La criticità della situazione per l’industria dei viaggi e delle vacanze è dovuta dunque a due differenti fattori: da una parte, il crescente numero di contagi nel nostro Paese che lo sta facendo tornare nuovamente poco sicuro come destinazione; dall’altra, il fatto che i nostri principali bacini turistici incoming stanno vivendo situazioni non certo migliori della nostra, per cui con molta difficoltà potranno ricominciare a viaggiare nelle prossime settimane. 

Non appare dunque realistico, provando a ipotizzare una stima di chiusura del turismo incoming a fine anno, che l’andamento sin qui consolidato dai dati ufficiali (-62% per spesa e -59% per il numero di viaggiatori stranieri nel periodo gennaio-luglio 2020 rispetto all’anno precedente) sia migliorabile: anzi, se le misure di contenimento non dovessero essere sufficienti a rallentare il contagio e fosse necessario un nuovo lockdown generalizzato, è probabile che si possa arrivare per fine anno a una riduzione degli indicatori più vicina al 70%: ciò significherebbe una perdita di oltre 40 milioni di viaggiatori e di 30 miliardi di euro per la spesa turistica nel 2020.

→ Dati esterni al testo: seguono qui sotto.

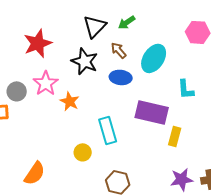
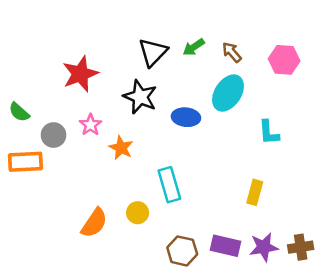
brown arrow: (119, 50) -> (232, 52), moved
pink star: (46, 83) -> (90, 125), size x0.7
purple rectangle: (152, 112) -> (225, 246), moved, size x0.7
orange semicircle: (35, 173) -> (94, 223), moved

Per quanto riguarda infine i flussi domestici – quelli su cui si è sostanzialmente basata la timida ripresa estiva –, è probabile che, se dovesse bloccarsi la macchina del turismo invernale, l’andamento di fine anno sarebbe ugualmente drammatico. I dati provvisori gennaio-giugno segnalano già un calo delle presenze degli italiani in Italia del 58% e la chiusura 2020 potrebbe essere in linea: ciò significherebbe una perdita complessiva di 125 milioni di presenze cui parallelamente potrebbe corrispondere un calo della spesa domestica stimata in circa 40 miliardi di euro rispetto al 2019.